[Stored dataset items]
··········

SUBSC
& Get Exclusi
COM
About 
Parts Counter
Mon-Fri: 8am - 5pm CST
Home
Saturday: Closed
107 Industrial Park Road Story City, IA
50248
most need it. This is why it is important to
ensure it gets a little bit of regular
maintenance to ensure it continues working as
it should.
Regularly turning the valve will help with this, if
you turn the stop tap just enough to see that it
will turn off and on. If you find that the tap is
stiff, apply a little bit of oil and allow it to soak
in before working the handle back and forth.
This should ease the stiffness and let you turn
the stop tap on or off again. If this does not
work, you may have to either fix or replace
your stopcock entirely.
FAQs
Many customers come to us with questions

··········

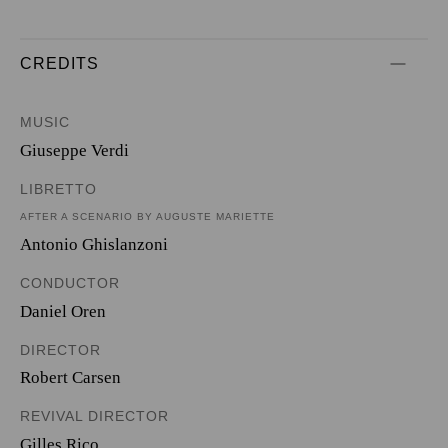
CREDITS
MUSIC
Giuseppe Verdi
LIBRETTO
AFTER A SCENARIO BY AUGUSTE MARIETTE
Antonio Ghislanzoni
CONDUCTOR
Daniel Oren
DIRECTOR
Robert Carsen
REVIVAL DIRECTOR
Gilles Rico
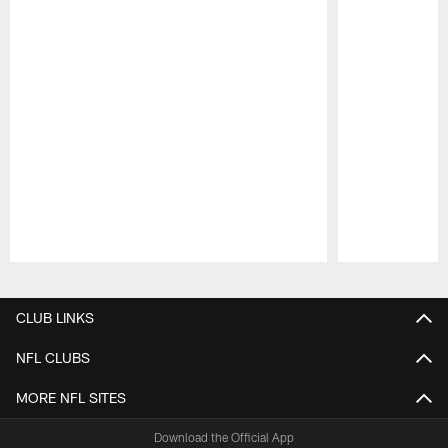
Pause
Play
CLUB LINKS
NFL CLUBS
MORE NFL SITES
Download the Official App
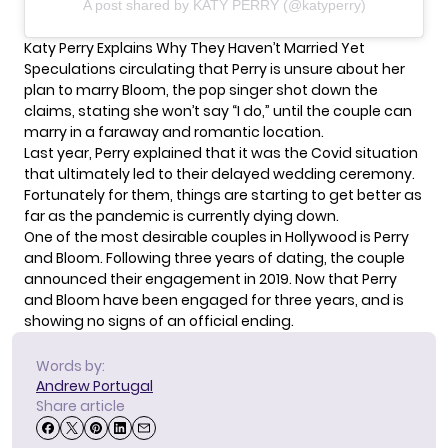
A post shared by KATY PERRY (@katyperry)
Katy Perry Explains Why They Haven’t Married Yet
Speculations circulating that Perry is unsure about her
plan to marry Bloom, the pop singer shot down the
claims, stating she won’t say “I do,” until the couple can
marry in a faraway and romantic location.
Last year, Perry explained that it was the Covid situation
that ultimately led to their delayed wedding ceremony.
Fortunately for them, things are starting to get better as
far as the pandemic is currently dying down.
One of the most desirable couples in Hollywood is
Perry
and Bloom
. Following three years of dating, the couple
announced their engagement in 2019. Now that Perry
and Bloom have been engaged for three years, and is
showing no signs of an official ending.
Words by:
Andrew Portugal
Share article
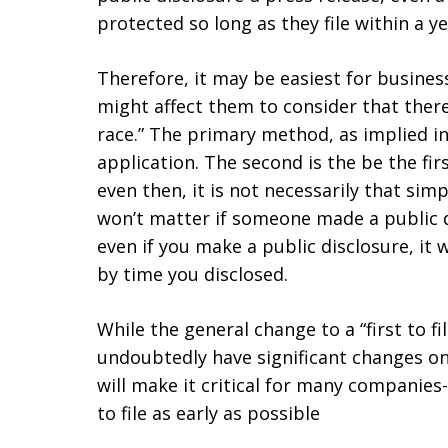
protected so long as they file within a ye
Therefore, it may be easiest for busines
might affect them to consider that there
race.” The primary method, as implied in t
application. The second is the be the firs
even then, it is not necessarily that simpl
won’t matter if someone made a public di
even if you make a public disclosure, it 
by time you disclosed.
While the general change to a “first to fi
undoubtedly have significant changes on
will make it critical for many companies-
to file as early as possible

··········

__Task directions__
Check each line in the records above for the word "Bloom". Return those that have it.

__Result for this exercise__
plan to marry Bloom, the pop singer shot down the
and Bloom
and Bloom have been engaged for three years, and is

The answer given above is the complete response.